Marcelo, please do not apply this patch...

Sorry for the delay, review:

1) (in code, not in your patch) prefer kernel-standard types like u32 or
u16 to __u32 and __u16

2) poor formatting:

> +#if STREAMER_IOCTL
> + dev->do_ioctl = &streamer_ioctl;
> +#else
> dev->do_ioctl = NULL;
> +#endif

3) I don't like this playing around with magic numbers. pci_set_master
and pci_enable_device and pci_disable_device twiddle PCI_COMMAND bits,
too. Use constants from pci.h make it clear what bits you are clearing,
and what bits you are setting.

> + pci_write_config_byte (pdev, PCI_CACHE_LINE_SIZE, cls);
> + pci_read_config_word (pdev, PCI_COMMAND, &pcr);
> +
> + /* Turn off Fast B2B enable */
> + pcr &= 0xfdff;
> + /* Turn on SERR# enable and others */
> + pcr |= 0x0157;
> +
> + pci_write_config_word (pdev, PCI_COMMAND, pcr);
> + pci_read_config_word (pdev, PCI_COMMAND, &pcr);

4) Your code appears to -always- set cache line size to zero. Is that a
hardware bug?
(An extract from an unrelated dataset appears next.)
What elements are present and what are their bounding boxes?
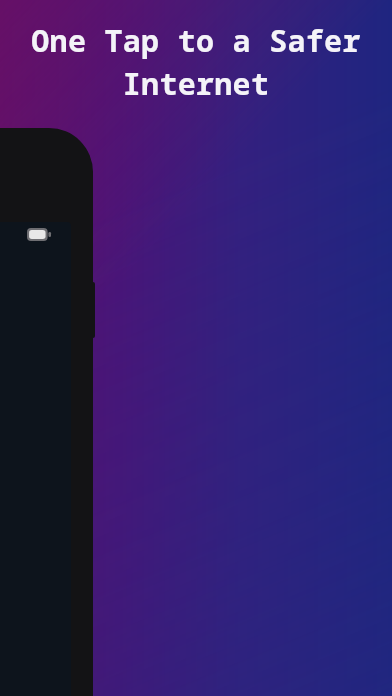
staticText: One Tap to a Safer Internet <box>31 20 361 104</box>
other: Battery <box>27 228 51 241</box>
Look at acenic.c to see a better example of setting PCI
cache line size.

5) what is the purpose of the spin_lock in streamer_open, if open is
serialized? it worries me that the previous streamer_open code disabled
interrupts and the new one does not, but replaces with a non-irq-saving
lock that appears superfluous.

6) udelay(1) after brand new spin_lock in streamer_interrupt is
suspicious

7) disabling interrupts by zeroing NIC intr mask, in interrupt handler,
is general not needed. why was this added? interrupt handlers are not
re-entered so this is not a worry.

8) the while loop in the interrupt looks like it could go on for quite a
while under heavy load, starving out a lot of other kernel code. it
needs a work limit at the very least...

9) disabling interrupts at the beginning of each TX is wrong. you
probably want spin_lock_irqsave at critical parts of the xmit.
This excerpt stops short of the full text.